Although they may respond in myriad ways, the things patients say will likely boil down to only a handful of options, a “menu”:

  • Manage drinking (cut down)
  • Eliminate drinking (quit)
  • Never drink and drive (risk reduction)
  • Seek help (refer to treatment)
  • Utterly nothing (no change)

And your role becomes that of an advisor trying to help them develop and commit to plans and actions to make their menu choices happen.

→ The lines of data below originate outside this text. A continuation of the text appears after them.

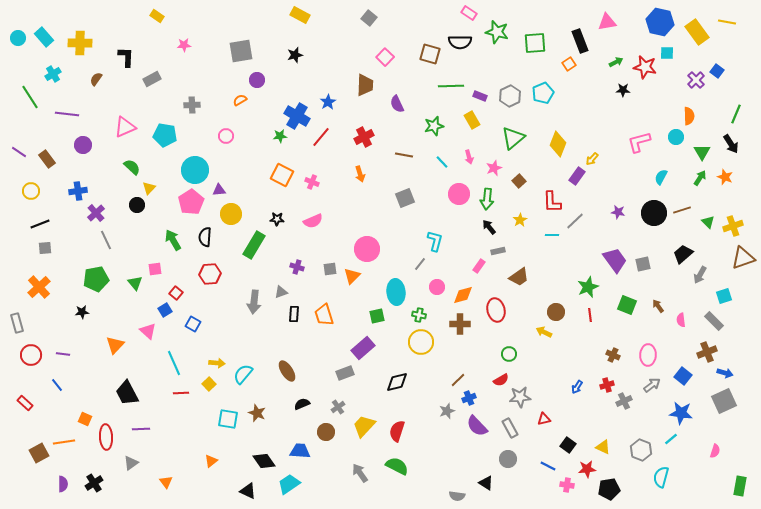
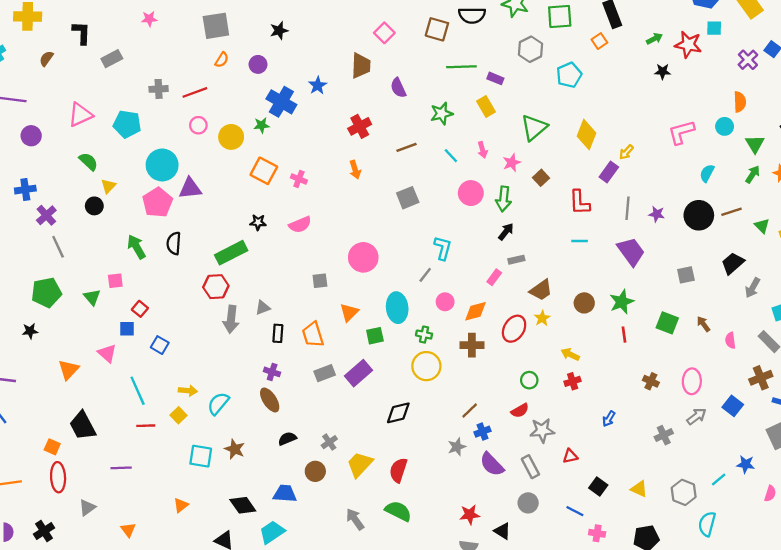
purple circle: (257, 80) -> (258, 64), moved
gray hexagon: (510, 96) -> (530, 49), moved
orange semicircle: (240, 100) -> (222, 60), moved, turned 152
red line: (321, 137) -> (195, 92), moved, turned 30
brown line: (404, 155) -> (406, 147), turned -30
purple triangle: (219, 190) -> (190, 188), size x1.5
yellow circle: (231, 214) -> (231, 137), moved
yellow star: (520, 220) -> (542, 318), moved
gray line: (575, 221) -> (627, 208), moved, turned -42
black arrow: (489, 227) -> (506, 232), turned 77
green rectangle: (254, 245) -> (231, 253), turned 32
purple trapezoid: (615, 260) -> (631, 252), moved
purple cross: (297, 267) -> (272, 372), moved
red hexagon: (210, 274) -> (216, 287), moved
orange triangle: (352, 276) -> (349, 312), moved
blue square: (165, 310) -> (127, 329), turned 32
red ellipse: (496, 310) -> (514, 329), turned 45
brown circle: (556, 312) -> (584, 303), moved
gray rectangle: (345, 373) -> (325, 373), moved
red cross: (607, 385) -> (573, 381), moved
blue star: (681, 413) -> (746, 464), moved, size x0.7
orange square: (85, 419) -> (52, 447), moved
purple line: (141, 429) -> (121, 468), moved
red star: (587, 469) -> (470, 515), moved

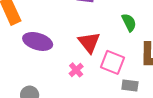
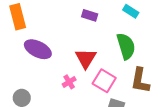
green semicircle: (129, 22) -> (126, 46), size x1.5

  • “If you wanted to change. . .”
  • “If the time were right . . .”
  • “How would you do it?”

While doing that, there are a few important strategies to remember:

  • Ask permission
    • “Would it be OK if I shared my concerns with you?”
  • Remain patient-centered
    • Help identify options and elicit commitments from patients without telling what to do
  • Allow for disagreement
    • “This may or may not be helpful to you but I’ve found that its useful for many people in situations that seem similar to yours.”
  • Elicit their reaction
    • “I understand you to be saying that…. What do you think?”
    • “Something that might be helpful would be to… What do you think?”